[v0.18.0][Triton][Qwen3.5] delete expr for kernels args (#7646)

### What this PR does / why we need it? Some parameters of Triton operators are unnecessarily modified with the "constexpr" modifier. When these parameters change, recompilation is triggered, which significantly affects the model performance. Therefore, these parameters need to be rectified. backport: https://github.com/vllm-project/vllm-ascend/pull/7482 Signed-off-by: w30012745 <wangxiaoshuai2@h-partners.com> Co-authored-by: w30012745 <wangxiaoshuai2@h-partners.com>
2026-03-25 23:31:27 +08:00
parent dd55736ee4
commit dba34d4915
4 changed files with 13 additions and 13 deletions
--- a/vllm_ascend/ops/triton/fla/wy_fast.py
+++ b/vllm_ascend/ops/triton/fla/wy_fast.py
@@ -17,7 +17,7 @@ from .utils import prepare_chunk_indices


@triton.heuristics({"IS_VARLEN": lambda args: args["cu_seqlens"] is not None})
-@triton.jit(do_not_specialize=["T"])
+@triton.jit(do_not_specialize=["T", "H", "Hg", "K", "V"])

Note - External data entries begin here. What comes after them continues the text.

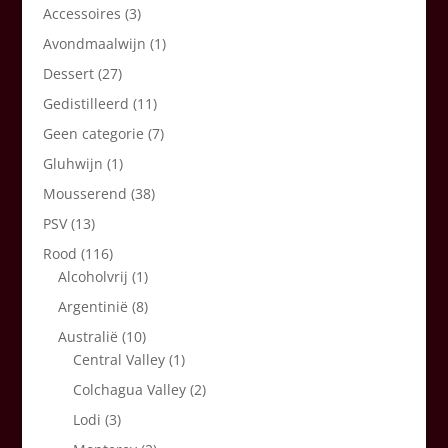
Accessoires
(3)
Avondmaalwijn
(1)
Dessert
(27)
Gedistilleerd
(11)
Geen categorie
(7)
Gluhwijn
(1)
Mousserend
(38)
PSV
(13)
Rood
(116)
Alcoholvrij
(1)
Argentinië
(8)
Australië
(10)
Central Valley
(1)
Colchagua Valley
(2)
Lodi
(3)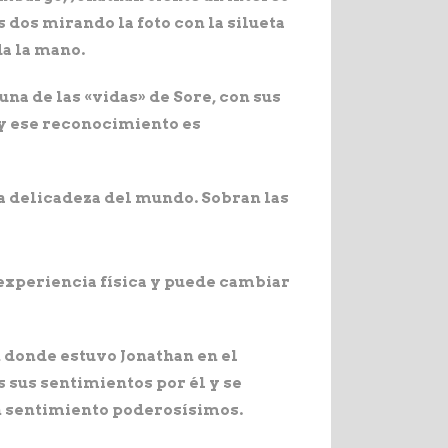
s dos mirando la foto con la silueta
da la mano.
na de las «vidas» de Sore, con sus
 y ese reconocimiento es
la delicadeza del mundo. Sobran las
 experiencia física y puede cambiar
o, donde estuvo Jonathan en el
s sus sentimientos por él y se
un sentimiento poderosísimos.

 def recompute_w_u_fwd_kernel(
    k,
    v,
@@ -29,10 +29,10 @@ def recompute_w_u_fwd_kernel(
    cu_seqlens,
    chunk_indices,
    T,
-    H: tl.constexpr,
-    Hg: tl.constexpr,
-    K: tl.constexpr,
-    V: tl.constexpr,
+    H,
+    Hg,
+    K,
+    V,
    BT: tl.constexpr,
    BK: tl.constexpr,
    BV: tl.constexpr,